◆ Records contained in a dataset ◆
┌──
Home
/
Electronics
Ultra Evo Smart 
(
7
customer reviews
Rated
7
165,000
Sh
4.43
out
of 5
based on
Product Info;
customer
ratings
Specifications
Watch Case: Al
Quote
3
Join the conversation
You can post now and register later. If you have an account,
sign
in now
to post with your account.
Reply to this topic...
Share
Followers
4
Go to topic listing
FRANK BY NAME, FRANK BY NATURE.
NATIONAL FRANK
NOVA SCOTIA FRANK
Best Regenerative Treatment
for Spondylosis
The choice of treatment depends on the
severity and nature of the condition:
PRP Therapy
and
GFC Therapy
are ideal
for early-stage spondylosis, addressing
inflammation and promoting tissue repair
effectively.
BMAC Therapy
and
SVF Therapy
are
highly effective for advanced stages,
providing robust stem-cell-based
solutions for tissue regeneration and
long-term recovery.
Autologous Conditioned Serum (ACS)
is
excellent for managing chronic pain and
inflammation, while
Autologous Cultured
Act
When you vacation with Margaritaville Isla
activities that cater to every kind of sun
└──
┌──
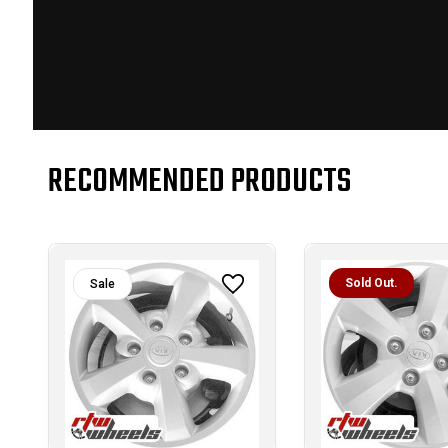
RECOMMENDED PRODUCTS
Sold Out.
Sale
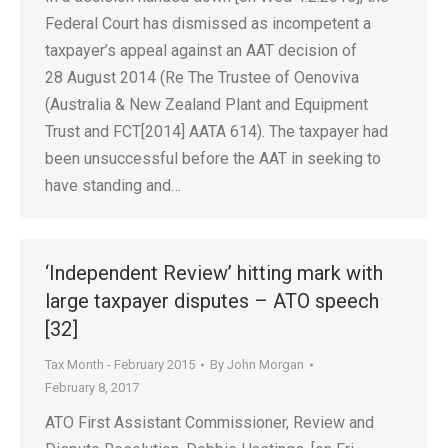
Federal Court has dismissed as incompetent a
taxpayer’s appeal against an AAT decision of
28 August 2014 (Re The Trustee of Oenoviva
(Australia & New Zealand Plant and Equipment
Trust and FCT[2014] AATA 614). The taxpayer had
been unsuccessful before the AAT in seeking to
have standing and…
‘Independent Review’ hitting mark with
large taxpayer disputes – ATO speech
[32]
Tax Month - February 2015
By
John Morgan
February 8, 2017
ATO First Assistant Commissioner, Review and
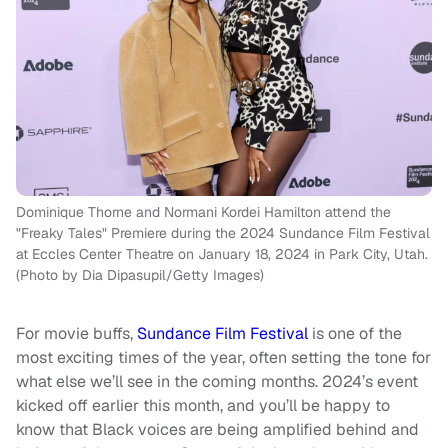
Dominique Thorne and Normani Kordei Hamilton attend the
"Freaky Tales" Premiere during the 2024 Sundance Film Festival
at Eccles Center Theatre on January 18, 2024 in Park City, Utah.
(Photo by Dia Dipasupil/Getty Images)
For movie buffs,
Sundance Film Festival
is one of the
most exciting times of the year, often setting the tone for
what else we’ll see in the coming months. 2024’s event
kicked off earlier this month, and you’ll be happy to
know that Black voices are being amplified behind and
└──
┌──
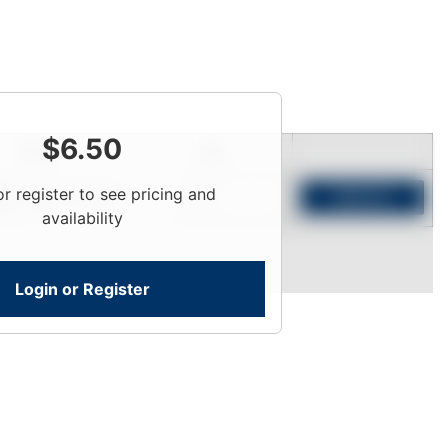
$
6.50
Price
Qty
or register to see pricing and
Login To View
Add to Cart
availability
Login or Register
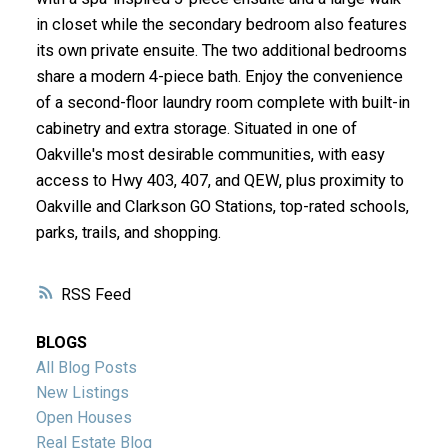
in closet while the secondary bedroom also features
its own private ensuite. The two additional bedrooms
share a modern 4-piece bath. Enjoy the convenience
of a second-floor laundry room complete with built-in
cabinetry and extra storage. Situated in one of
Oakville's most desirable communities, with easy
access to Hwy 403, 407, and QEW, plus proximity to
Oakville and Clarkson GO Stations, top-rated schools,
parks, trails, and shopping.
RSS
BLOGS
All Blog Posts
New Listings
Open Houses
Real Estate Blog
└──
Which lines in the records above contain the word "inflammation"? Copy each one.

◆ FINISHED EXERCISE ◆
inflammation and promoting tissue repair
inflammation, while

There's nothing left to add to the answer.